Dung Lai blog

Image Compression Application

Pascal
Machine Learning

This blog post is an extension to my previous post on K-means algorithm. We will use K-means clustering method to find \(k\) dominent colors of an image. Each pixel of an image is represented as a 3 dimensional vector (containing RGB value) where the previous blog post visualize k-means on 2D vector (points on 2D plane). Content:

1. Introduction

This blog is an extra section of the previous blog K-Means Clustering with Visualization tool that i wrote.

Let’s see a quick demo of the program, the main function of the program is:

2. Main functions

Input:

  1. Image (filename of image)
  2. K (integer, number of color we want after compressing)

Output: New image which contains K colors

Left image (1000KB) - Righ image (10KB)

3. Demo Video

Demo video

4. Algorithm Recap

4.1. K-means on 3-dimensional space

Let me briefly explain the algorithm that I use in this program.

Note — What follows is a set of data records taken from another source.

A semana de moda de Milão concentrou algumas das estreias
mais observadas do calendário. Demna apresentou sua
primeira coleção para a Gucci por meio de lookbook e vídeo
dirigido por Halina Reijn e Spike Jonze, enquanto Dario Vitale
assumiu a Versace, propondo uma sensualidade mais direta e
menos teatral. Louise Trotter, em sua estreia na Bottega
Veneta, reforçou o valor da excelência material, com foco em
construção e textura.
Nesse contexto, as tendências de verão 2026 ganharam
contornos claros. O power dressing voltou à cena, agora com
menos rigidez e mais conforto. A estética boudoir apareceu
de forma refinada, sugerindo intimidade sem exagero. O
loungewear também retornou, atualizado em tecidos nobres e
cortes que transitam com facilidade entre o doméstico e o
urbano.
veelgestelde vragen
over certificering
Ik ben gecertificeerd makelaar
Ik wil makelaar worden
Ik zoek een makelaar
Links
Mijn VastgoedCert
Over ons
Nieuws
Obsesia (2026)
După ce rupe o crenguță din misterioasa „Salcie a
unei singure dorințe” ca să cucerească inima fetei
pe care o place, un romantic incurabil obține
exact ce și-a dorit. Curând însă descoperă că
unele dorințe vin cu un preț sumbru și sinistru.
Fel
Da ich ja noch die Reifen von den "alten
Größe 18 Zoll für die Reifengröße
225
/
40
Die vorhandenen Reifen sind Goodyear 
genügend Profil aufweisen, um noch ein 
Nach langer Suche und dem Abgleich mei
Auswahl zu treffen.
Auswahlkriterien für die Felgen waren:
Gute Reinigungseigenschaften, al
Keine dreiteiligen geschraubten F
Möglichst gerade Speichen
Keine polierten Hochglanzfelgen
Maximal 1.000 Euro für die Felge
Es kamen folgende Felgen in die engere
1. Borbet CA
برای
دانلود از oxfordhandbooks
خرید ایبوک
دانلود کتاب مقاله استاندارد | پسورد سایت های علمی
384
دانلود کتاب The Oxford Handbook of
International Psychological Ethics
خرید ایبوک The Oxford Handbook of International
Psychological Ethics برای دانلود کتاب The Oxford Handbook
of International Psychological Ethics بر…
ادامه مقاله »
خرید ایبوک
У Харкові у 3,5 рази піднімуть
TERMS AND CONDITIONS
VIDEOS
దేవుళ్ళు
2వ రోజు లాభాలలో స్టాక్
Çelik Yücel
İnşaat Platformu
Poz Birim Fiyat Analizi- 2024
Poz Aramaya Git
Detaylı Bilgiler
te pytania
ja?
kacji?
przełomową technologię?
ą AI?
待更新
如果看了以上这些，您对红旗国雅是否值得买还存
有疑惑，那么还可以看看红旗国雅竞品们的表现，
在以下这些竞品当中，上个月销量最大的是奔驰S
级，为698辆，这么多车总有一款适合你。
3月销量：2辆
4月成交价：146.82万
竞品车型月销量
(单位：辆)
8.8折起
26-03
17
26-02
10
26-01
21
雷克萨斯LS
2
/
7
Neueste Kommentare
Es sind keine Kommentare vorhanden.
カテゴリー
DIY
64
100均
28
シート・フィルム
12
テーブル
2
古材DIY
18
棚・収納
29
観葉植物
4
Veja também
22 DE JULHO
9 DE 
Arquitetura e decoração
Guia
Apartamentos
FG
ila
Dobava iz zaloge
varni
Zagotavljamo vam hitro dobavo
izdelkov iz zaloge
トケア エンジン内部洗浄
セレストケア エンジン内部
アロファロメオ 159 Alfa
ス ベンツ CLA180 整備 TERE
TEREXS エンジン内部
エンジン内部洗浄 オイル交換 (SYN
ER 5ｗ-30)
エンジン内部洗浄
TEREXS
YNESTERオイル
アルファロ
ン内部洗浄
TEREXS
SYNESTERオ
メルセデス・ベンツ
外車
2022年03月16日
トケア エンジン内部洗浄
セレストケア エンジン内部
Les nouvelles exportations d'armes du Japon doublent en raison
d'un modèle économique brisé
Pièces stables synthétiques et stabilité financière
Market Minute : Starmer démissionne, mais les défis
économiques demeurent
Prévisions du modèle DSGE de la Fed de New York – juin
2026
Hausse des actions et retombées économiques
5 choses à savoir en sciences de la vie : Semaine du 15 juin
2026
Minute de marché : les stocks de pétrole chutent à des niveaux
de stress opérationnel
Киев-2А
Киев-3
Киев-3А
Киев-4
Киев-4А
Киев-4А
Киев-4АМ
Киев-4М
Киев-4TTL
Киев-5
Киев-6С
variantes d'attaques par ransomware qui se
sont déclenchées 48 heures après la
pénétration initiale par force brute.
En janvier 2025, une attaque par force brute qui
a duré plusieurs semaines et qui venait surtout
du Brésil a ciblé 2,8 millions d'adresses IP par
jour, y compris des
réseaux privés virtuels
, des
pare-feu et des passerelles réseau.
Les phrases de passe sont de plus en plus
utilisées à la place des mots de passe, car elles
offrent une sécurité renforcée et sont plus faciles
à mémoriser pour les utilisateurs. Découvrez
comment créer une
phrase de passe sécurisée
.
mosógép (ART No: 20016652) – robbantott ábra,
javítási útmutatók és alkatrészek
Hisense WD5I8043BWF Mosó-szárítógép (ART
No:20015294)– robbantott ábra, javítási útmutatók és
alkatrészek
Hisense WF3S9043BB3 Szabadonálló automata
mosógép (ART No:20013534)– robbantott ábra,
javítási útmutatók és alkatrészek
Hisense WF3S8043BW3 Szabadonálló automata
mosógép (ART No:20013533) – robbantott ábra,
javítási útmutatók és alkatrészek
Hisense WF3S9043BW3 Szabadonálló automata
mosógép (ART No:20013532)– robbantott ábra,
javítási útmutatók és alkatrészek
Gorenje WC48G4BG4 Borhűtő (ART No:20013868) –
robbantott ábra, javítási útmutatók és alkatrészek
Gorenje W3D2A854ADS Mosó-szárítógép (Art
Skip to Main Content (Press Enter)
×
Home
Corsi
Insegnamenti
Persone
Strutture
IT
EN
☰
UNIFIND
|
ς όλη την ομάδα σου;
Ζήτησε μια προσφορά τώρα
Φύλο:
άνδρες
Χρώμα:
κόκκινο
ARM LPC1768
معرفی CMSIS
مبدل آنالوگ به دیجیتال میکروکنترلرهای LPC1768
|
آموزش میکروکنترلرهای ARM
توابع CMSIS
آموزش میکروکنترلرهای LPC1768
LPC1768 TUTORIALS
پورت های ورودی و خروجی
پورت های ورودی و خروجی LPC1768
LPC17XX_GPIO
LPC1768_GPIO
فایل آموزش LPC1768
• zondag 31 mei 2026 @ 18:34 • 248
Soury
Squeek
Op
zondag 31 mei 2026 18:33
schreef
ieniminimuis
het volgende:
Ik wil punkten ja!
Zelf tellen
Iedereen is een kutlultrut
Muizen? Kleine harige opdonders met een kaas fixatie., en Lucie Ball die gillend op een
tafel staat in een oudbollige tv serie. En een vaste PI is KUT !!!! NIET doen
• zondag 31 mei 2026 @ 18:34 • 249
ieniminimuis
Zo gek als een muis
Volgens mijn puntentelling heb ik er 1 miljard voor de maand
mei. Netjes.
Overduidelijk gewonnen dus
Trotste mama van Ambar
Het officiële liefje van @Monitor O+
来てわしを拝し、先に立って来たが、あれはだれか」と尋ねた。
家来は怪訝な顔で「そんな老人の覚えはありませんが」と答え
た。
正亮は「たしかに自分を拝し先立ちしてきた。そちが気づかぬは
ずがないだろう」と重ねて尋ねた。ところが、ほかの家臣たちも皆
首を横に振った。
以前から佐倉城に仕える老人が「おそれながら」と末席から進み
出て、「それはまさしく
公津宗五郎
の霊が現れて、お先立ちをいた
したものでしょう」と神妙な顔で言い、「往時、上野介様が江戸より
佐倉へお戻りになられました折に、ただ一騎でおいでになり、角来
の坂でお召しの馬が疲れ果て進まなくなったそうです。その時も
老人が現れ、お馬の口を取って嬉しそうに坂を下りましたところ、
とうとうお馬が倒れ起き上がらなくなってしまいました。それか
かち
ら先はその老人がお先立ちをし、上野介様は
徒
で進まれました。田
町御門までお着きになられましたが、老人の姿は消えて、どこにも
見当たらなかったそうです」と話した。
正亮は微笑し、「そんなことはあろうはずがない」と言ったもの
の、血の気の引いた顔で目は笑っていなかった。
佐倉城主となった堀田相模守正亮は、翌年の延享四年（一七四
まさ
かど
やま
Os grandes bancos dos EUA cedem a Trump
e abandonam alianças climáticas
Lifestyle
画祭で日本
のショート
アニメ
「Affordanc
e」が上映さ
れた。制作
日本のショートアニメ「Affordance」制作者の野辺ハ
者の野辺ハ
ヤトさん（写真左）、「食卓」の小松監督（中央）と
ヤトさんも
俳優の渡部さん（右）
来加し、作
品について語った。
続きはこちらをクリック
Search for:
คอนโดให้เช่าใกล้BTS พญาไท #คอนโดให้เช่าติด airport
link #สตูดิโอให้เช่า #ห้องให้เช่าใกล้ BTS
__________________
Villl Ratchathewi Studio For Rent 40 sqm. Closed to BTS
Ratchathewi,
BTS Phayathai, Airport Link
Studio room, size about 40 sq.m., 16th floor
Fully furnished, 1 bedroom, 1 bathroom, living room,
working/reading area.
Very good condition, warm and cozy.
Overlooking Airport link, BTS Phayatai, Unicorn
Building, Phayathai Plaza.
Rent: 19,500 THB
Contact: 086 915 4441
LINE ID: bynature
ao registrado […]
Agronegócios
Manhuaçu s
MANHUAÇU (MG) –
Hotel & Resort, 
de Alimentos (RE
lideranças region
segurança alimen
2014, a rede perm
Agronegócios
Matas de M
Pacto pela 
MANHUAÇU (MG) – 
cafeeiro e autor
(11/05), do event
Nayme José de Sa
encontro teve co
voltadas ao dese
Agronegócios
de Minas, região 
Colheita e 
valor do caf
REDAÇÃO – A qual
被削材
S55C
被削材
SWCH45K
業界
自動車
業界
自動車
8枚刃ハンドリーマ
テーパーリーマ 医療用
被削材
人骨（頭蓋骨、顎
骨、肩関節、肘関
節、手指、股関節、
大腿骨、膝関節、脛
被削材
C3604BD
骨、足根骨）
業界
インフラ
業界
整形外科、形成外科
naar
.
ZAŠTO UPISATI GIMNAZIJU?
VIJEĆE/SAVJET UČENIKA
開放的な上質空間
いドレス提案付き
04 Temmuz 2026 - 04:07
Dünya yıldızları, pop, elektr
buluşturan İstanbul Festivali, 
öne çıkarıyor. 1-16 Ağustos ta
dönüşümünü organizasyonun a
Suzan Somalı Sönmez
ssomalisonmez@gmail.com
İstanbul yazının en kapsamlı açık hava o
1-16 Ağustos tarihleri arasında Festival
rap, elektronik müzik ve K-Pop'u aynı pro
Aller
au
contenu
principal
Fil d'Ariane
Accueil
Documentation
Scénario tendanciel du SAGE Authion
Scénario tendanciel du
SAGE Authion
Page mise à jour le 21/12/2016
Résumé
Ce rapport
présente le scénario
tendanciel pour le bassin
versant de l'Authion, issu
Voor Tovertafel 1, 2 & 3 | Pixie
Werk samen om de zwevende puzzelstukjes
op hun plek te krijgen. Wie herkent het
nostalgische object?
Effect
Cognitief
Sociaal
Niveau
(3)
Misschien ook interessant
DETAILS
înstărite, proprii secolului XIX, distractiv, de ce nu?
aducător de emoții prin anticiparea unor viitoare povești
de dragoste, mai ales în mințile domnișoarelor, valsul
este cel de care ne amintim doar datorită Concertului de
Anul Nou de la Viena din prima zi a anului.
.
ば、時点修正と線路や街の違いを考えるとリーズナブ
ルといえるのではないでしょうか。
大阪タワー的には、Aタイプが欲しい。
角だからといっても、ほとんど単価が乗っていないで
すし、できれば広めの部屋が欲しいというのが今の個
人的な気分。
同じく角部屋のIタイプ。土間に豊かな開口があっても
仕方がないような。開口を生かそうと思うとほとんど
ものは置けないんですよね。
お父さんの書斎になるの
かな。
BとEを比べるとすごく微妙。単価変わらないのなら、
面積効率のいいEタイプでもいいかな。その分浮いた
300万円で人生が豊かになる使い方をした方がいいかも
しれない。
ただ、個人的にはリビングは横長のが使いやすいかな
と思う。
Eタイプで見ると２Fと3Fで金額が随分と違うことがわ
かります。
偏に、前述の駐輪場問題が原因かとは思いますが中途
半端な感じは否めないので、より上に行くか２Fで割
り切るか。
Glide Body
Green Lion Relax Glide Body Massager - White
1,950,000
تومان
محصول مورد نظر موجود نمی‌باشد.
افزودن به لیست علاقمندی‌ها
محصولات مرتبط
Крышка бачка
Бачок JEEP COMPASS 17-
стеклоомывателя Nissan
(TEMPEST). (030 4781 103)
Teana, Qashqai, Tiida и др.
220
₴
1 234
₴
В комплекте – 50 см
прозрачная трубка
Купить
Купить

According to the previous blog K-Means Clustering with Visualization tool. K-means algorithm is able to put data into group/ or cluster. In the visualization tool, each data is a point on a plane, each point has 2 properties, namely x-axis location and y-axis location. In this image compression application, each data point is one pixel of the image, each data point (pixel) has 3 properties, namely, Red color, Green color and Blue color density (RGB color). Each red, green and blue density will have a value ranging from 0-255.

When data is points on plane, all data points are put in a 2-dimensional space. In the case of image compression application, each data is a point on a 3-dimensional space, our goal here is to cluster all these points. For example, if we have a 100x100 resolution image, we have 10000 pixels in total, they will be 10000 points on a 3-dimensional space.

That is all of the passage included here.